The tutorial has seven sections. The first section describes how to install the package. The second is about downloading data from the HMD and HFD. The mortality and fertility rates are downloaded for a given country and for all years for which data are available. One year (reference year) is selected to produce the virtual population. Section three describes how to generate a virtual population. By default, fertility histories are generated from birth to death. Since censuses and sample surveys record fertility histories for segments of life, censoring schemes should be simulated too in order to ensure that demographic indicators computed for a virtual population are comparable to indicators computed from census or survey data. That is the subject of Section 4. An advantage of the separation of data generation and you do not need R to analyse the data. The export of the virtual population from R to STATA and SPSS is described in Section 5. Section 6 covers the conversion of decimal dates produced by \(VirtualPop\) to calendar dates. Section 7 summarizes the steps by illustrating the generation of a virtual population from mortality and fertility rates of Japan.
To install \(VirtualPop\) and its dependencies from CRAN, use
install.packages ("VirtualPop")
To install the package from GitHub, use
devtools::install_github("willekens/VirtualPop")
with \(devtools\) a package on CRAN. To install \(devtools\) type
install.packages("devtools")
To load and attach the package, use
library (VirtualPop)
Using the HMD and HFD to create a virtual population involves three steps:
Each step is a function of the package. The first, \(Getdata()\), retrieves the data from the HMD and HFD. The second, \(Getrates()\), produces the \(rates\) object. The third, \(GetGenerations()\), generates the virtual population.
The package \(VirtualPop\) has four vignettes:
To see the list of vignettes, type
utils::vignette (package="VirtualPop")
To read a vignette, e.g. \(Tutorial\), type
utils::vignette (topic="Tutorial",package="VirtualPop")
The data in the HMD and HFD are provided free of charge to registered users. At registration, basic contact information is obtained (i.e., name, e-mail address, affiliation, and title). To register, go to https://www.mortality.org and https://www.humanfertility.org . Upon acceptance of the agreement, you receive a password. The user name (e-mail address used at registration) and the password are required to download data. In this tutorial, it is assumed that you use the same e-mail address to register with the HMD and the HFD.
Three data files are downloaded. Two are part of the HMD. The first, \(fltper\_1x1\), contains the period life tables for females for several years (1933 to 2019 in case of the United States). The second, \(mltper\_1x1\), contains the period life tables for males. One file, \(mi.txt\), is retrieved from the HFD. The file contains the conditional fertility rates for several years. The test the validity of the simulation some additional data files are downloaded. They are used in Section 4 of this vignette and in the vignette Validation of the simulation.

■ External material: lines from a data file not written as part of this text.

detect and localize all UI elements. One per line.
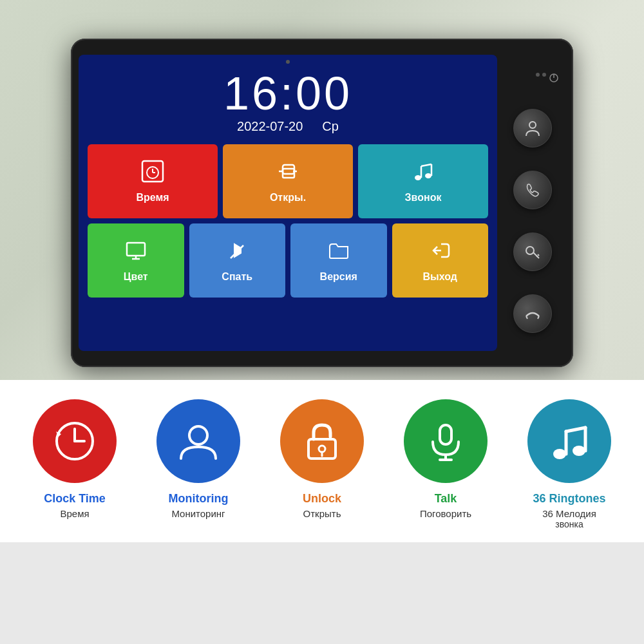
feature-clock-icon — [52, 419, 97, 464]
svg-line-24 — [536, 256, 538, 257]
feature-unlock-icon — [299, 419, 345, 464]
tile-unlock[interactable]: Откры. — [223, 144, 353, 218]
exit-icon — [428, 239, 451, 267]
svg-line-42 — [566, 428, 585, 431]
menu-grid-top: Время Откры. — [88, 144, 488, 218]
tile-time[interactable]: Время — [88, 144, 218, 218]
feature-ringtones-sub: 36 Мелодия — [542, 508, 596, 519]
tile-version-label: Версия — [320, 271, 357, 283]
tile-exit-label: Выход — [423, 271, 457, 283]
svg-point-8 — [415, 175, 421, 180]
tile-color-label: Цвет — [124, 271, 148, 283]
tile-time-label: Время — [136, 192, 169, 204]
tile-ringtone[interactable]: Звонок — [358, 144, 488, 218]
tile-sleep-label: Спать — [222, 271, 252, 283]
svg-line-27 — [538, 316, 539, 319]
hangup-icon — [524, 305, 542, 323]
feature-circle-talk — [404, 399, 488, 483]
tile-sleep[interactable]: Спать — [189, 223, 286, 298]
feature-monitoring: Monitoring Мониторинг — [140, 399, 256, 519]
svg-point-38 — [553, 449, 566, 459]
feature-circle-clock — [33, 399, 117, 483]
feature-talk: Talk Поговорить — [388, 399, 504, 519]
feature-talk-icon — [423, 419, 468, 464]
side-buttons — [497, 55, 568, 351]
feature-talk-title: Talk — [435, 492, 457, 506]
tile-exit[interactable]: Выход — [392, 223, 489, 298]
svg-line-26 — [526, 316, 527, 319]
feature-clock-title: Clock Time — [44, 492, 106, 506]
device-wrapper: 16:00 2022-07-20 Ср — [71, 39, 573, 367]
time-display: 16:00 — [223, 70, 352, 117]
svg-point-22 — [526, 247, 534, 254]
date-display: 2022-07-20 Ср — [237, 119, 339, 134]
screen: 16:00 2022-07-20 Ср — [79, 55, 497, 351]
folder-icon — [327, 239, 350, 267]
svg-line-25 — [538, 254, 539, 256]
svg-point-39 — [573, 446, 585, 456]
side-btn-call[interactable] — [513, 171, 552, 209]
svg-rect-35 — [440, 425, 451, 444]
feature-unlock: Unlock Открыть — [264, 399, 380, 519]
feature-talk-sub: Поговорить — [420, 508, 471, 519]
svg-line-12 — [421, 164, 431, 166]
feature-circle-monitoring — [156, 399, 240, 483]
feature-ringtones: 36 Ringtones 36 Мелодия звонка — [511, 399, 627, 529]
date-text: 2022-07-20 — [237, 119, 303, 134]
features-section: Clock Time Время Monitoring Мониторинг — [0, 380, 644, 542]
feature-ringtones-sub2: звонка — [555, 519, 583, 529]
day-text: Ср — [322, 119, 339, 134]
feature-ringtones-icon — [547, 419, 592, 464]
svg-point-31 — [189, 426, 207, 444]
feature-clock-sub: Время — [60, 508, 89, 519]
svg-point-21 — [529, 122, 536, 128]
clock-icon — [141, 160, 164, 188]
monitor-icon — [124, 239, 147, 267]
svg-point-9 — [425, 173, 431, 178]
tile-ringtone-label: Звонок — [405, 192, 442, 204]
power-dot — [536, 73, 540, 77]
key-side-icon — [524, 243, 542, 261]
power-indicator — [536, 73, 568, 83]
menu-grid-bottom: Цвет Спать — [88, 223, 488, 298]
feature-clock: Clock Time Время — [17, 399, 133, 519]
feature-unlock-sub: Открыть — [303, 508, 341, 519]
tile-color[interactable]: Цвет — [88, 223, 184, 298]
side-btn-hangup[interactable] — [513, 294, 552, 333]
device: 16:00 2022-07-20 Ср — [71, 39, 573, 367]
power-dot2 — [542, 73, 546, 77]
power-icon — [549, 73, 559, 83]
svg-rect-13 — [127, 243, 145, 256]
side-btn-key[interactable] — [513, 232, 552, 271]
screen-dot — [286, 60, 290, 64]
feature-unlock-title: Unlock — [303, 492, 341, 506]
key-icon — [276, 160, 299, 188]
side-btn-person[interactable] — [513, 109, 552, 147]
feature-circle-unlock — [280, 399, 364, 483]
tile-version[interactable]: Версия — [290, 223, 387, 298]
music-icon — [412, 160, 435, 188]
mute-icon — [225, 239, 249, 267]
feature-monitoring-title: Monitoring — [169, 492, 229, 506]
feature-ringtones-title: 36 Ringtones — [533, 492, 605, 506]
phone-icon — [524, 181, 542, 199]
person-icon — [524, 119, 542, 137]
feature-circle-ringtones — [527, 399, 611, 483]
tile-unlock-label: Откры. — [270, 192, 306, 204]
feature-monitoring-sub: Мониторинг — [171, 508, 225, 519]
feature-monitoring-icon — [176, 419, 221, 464]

A note on fertility rates is in order. Fertility rates by birth order are given different names, which contributes to the confusion. The term occurrence-exposure rate is the established term in survival analysis (ratio of occurrences to exposures during a discrete interval). The rates measure the childbearing intensity among women of a specific age and birth order (e.g., second births to woman of age x are related to women of age x of parity one and not to all women of age x). Occurrence-exposure rates differ from fertility rates by birth order commonly used in demography, which are ratios of number of children of birth order j born to women of a given age divided by all women of that age (in mid-year). In the occurrence-exposure rate, the denominator is the number of women of a given age in mid-year who are at risk of giving birth to a j-th child. These are women with j-1 children ever born. For a discussion of the fertility table from a statistical perspective, see Chiang and Van Den Berg (1982) and Li (2020).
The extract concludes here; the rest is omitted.